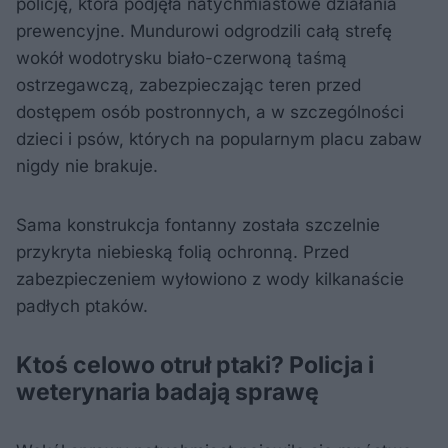
policję, która podjęła natychmiastowe działania
prewencyjne. Mundurowi odgrodzili całą strefę
wokół wodotrysku biało-czerwoną taśmą
ostrzegawczą, zabezpieczając teren przed
dostępem osób postronnych, a w szczególności
dzieci i psów, których na popularnym placu zabaw
nigdy nie brakuje.
Sama konstrukcja fontanny została szczelnie
przykryta niebieską folią ochronną. Przed
zabezpieczeniem wyłowiono z wody kilkanaście
padłych ptaków.
Ktoś celowo otruł ptaki? Policja i
weterynaria badają sprawę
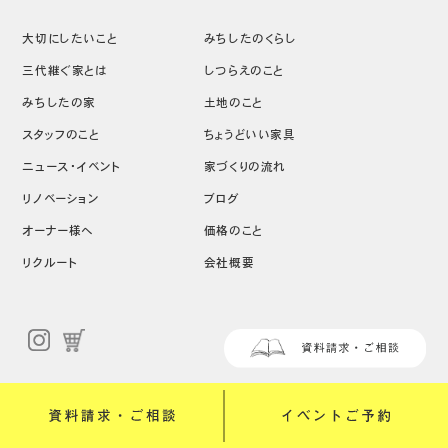
大切にしたいこと
みちしたのくらし
三代継ぐ家とは
しつらえのこと
みちしたの家
土地のこと
スタッフのこと
ちょうどいい家具
ニュース・イベント
家づくりの流れ
リノベーション
ブログ
オーナー様へ
価格のこと
リクルート
会社概要
Copyright (C) 株式会社道下工務店 All Rights Reserved.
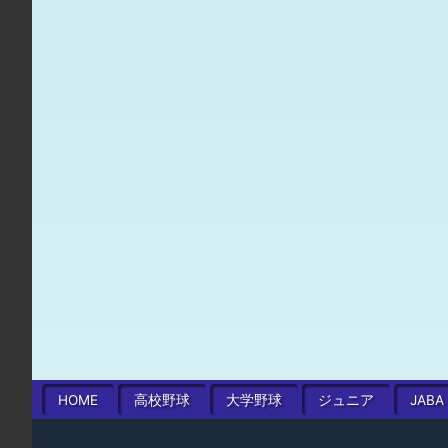
HOME
高校
野球
大学
野球
ジュニア
JABA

» Task details:
Reproduce each line above precisely, with no pictures.

» Task response:
policję, która podjęła natychmiastowe działania
prewencyjne. Mundurowi odgrodzili całą strefę
wokół wodotrysku biało-czerwoną taśmą
ostrzegawczą, zabezpieczając teren przed
dostępem osób postronnych, a w szczególności
dzieci i psów, których na popularnym placu zabaw
nigdy nie brakuje.
Sama konstrukcja fontanny została szczelnie
przykryta niebieską folią ochronną. Przed
zabezpieczeniem wyłowiono z wody kilkanaście
padłych ptaków.
Ktoś celowo otruł ptaki? Policja i
weterynaria badają sprawę
大切にしたいこと
みちしたのくらし
三代継ぐ家とは
しつらえのこと
みちしたの家
土地のこと
スタッフのこと
ちょうどいい家具
ニュース・イベント
家づくりの流れ
リノベーション
ブログ
オーナー様へ
価格のこと
リクルート
会社概要
Copyright (C) 株式会社道下工務店 All Rights Reserved.
HOME
高校
野球
大学
野球
ジュニア
JABA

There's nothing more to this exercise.